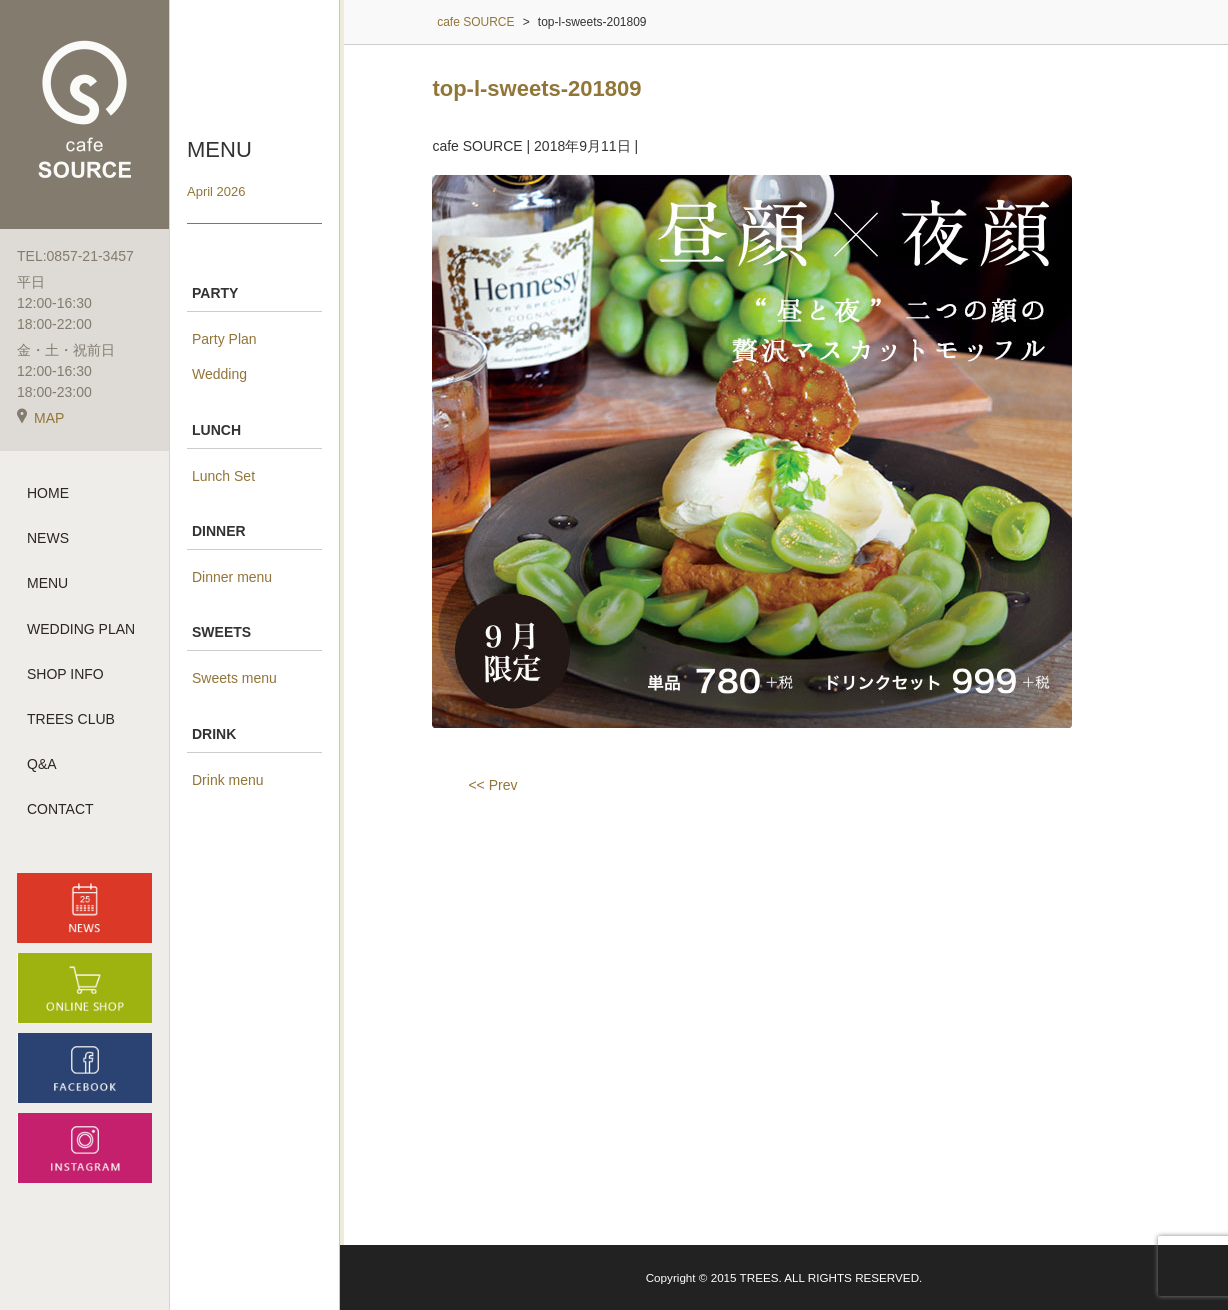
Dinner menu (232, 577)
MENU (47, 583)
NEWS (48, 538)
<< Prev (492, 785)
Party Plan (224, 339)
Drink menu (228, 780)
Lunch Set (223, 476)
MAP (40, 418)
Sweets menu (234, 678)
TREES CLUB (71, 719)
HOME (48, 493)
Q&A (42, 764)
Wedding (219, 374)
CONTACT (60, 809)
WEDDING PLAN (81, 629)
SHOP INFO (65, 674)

● ● ● ● ● ● ●

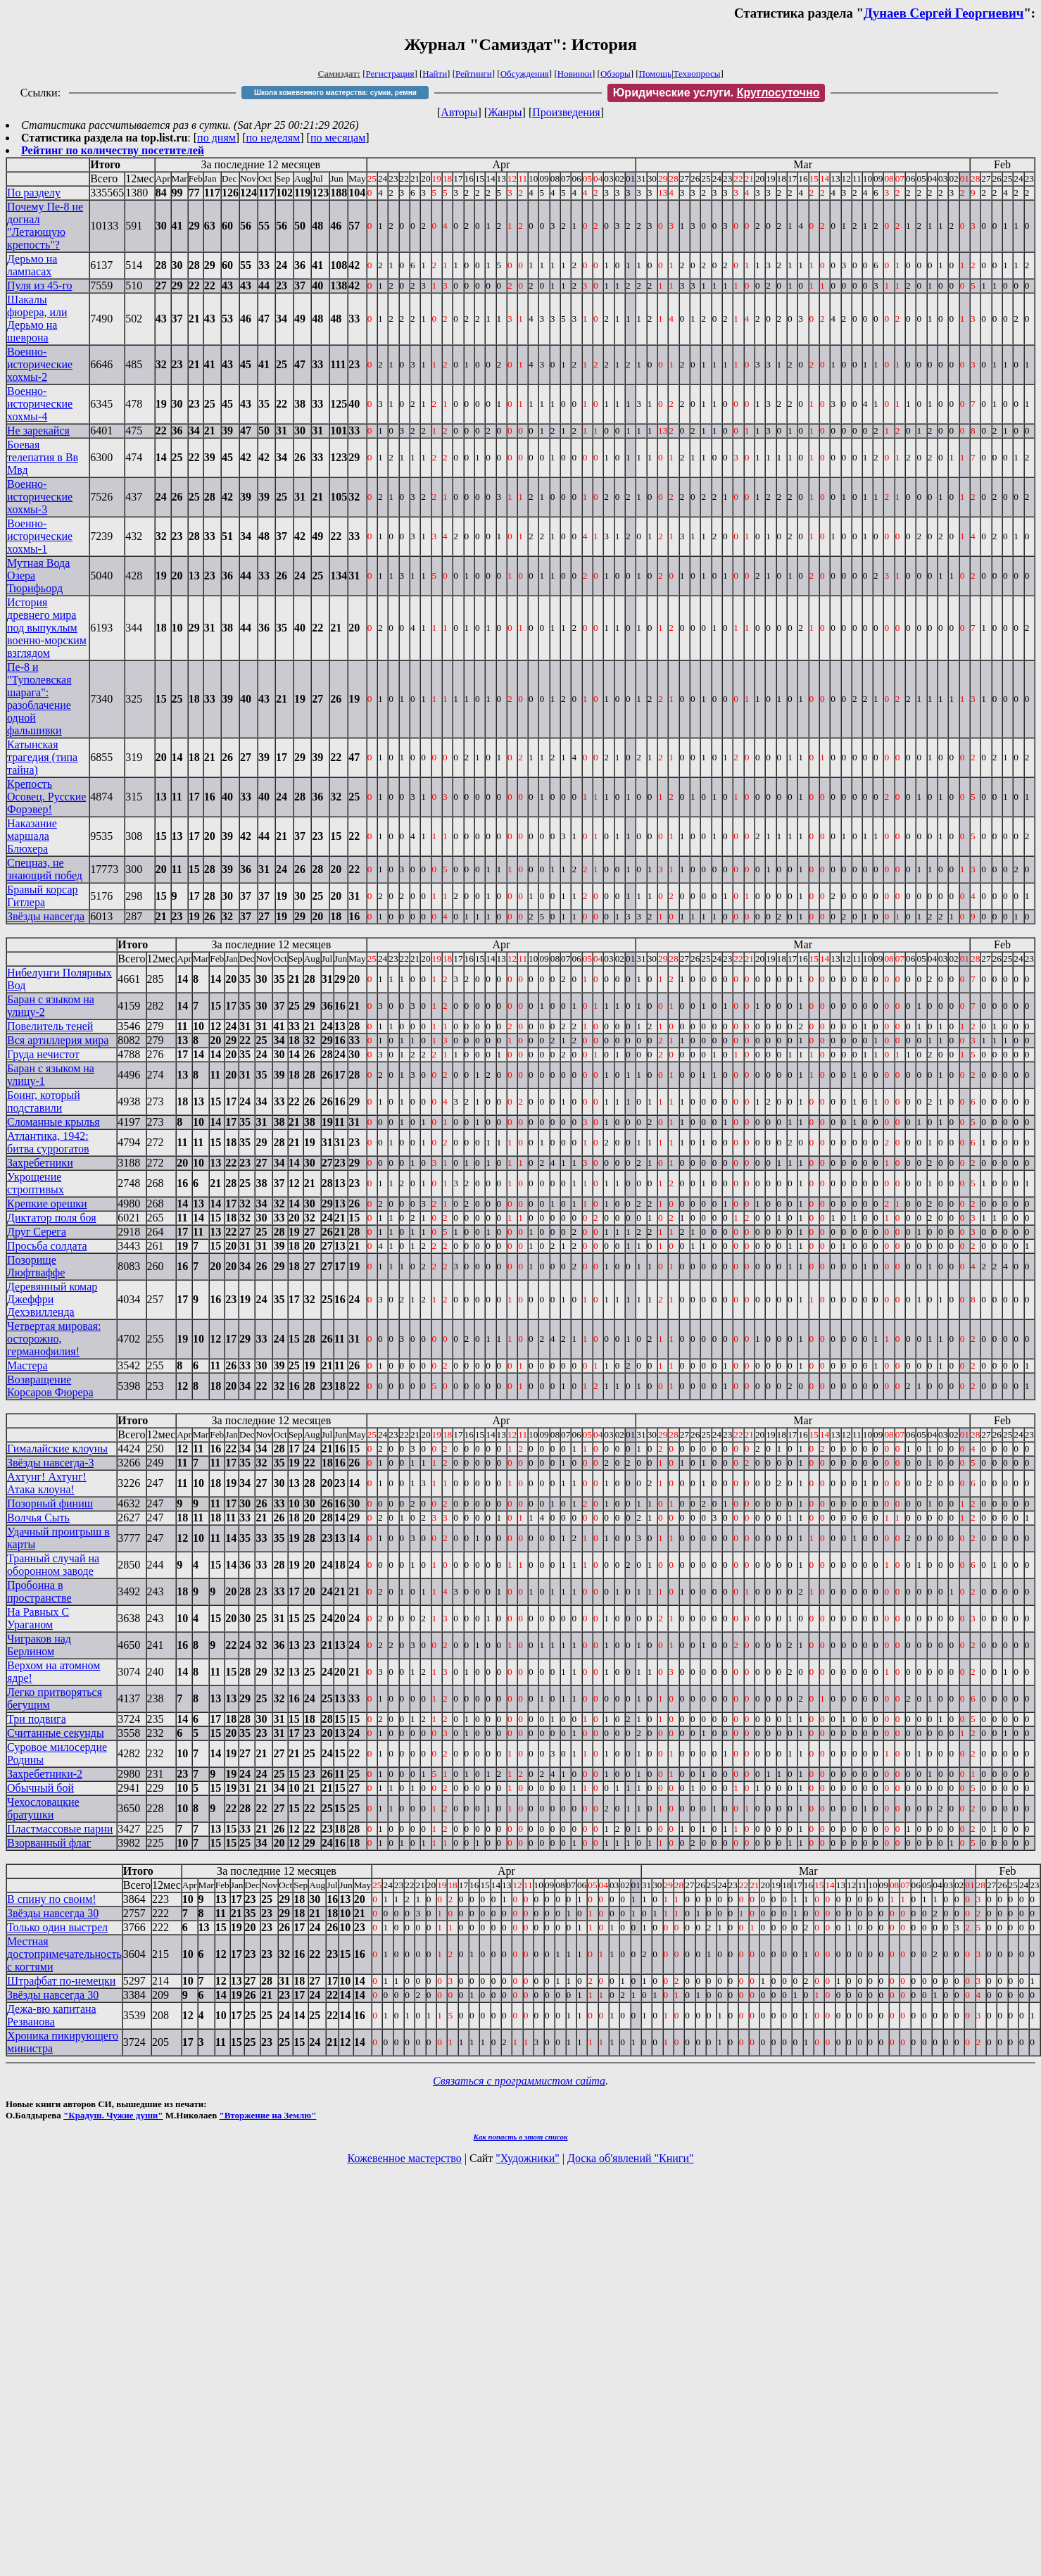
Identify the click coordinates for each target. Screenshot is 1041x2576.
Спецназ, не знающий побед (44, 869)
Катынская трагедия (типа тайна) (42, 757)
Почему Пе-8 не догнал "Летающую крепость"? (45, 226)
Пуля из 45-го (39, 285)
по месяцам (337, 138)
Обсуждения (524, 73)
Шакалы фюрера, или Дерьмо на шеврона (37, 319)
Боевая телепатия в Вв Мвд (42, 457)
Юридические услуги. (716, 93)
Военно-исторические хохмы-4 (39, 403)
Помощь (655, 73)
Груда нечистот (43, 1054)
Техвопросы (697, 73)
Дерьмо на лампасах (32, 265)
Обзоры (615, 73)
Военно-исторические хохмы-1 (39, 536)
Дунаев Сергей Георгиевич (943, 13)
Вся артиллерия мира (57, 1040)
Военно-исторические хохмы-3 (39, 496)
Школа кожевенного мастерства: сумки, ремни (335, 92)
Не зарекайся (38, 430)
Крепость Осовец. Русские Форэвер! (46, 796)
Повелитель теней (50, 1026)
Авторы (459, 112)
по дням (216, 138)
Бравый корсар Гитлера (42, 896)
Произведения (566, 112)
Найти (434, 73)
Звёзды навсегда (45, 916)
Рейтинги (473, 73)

● ● ● ● ● ● ●

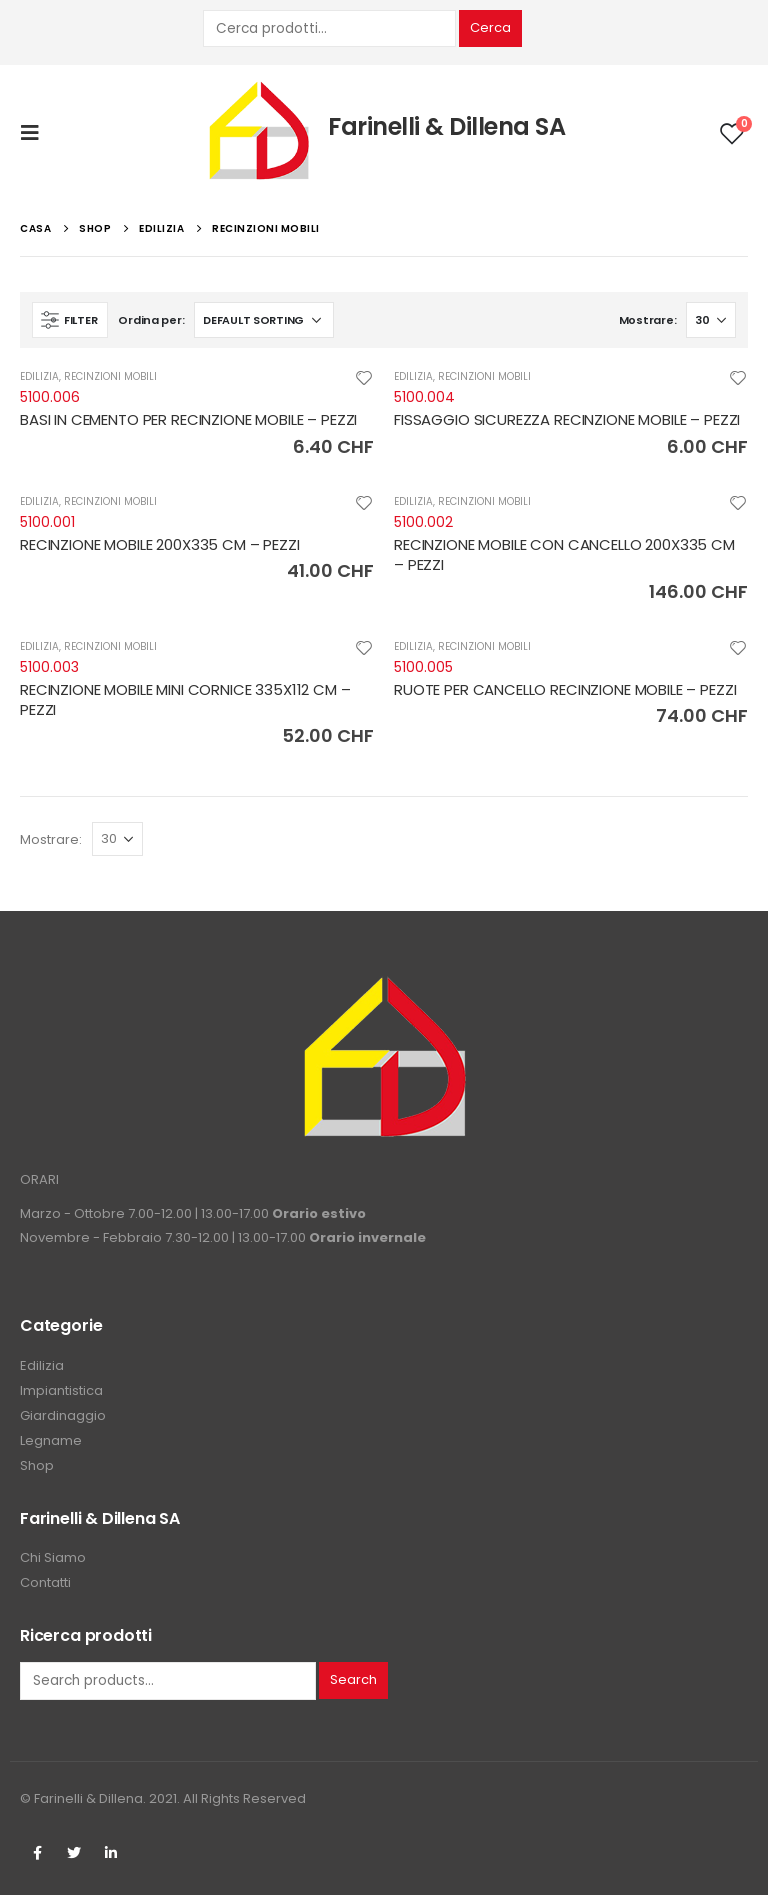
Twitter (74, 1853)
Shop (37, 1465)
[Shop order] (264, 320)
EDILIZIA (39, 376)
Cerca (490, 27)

● ● ● ● ● ● ●

# ASSIGNED TASK:
Copy each line of the listing that holds the word "исторические".

# RESULT FOR THIS EXERCISE:
Военно-исторические хохмы-4 (39, 403)
Военно-исторические хохмы-1 (39, 536)
Военно-исторические хохмы-3 (39, 496)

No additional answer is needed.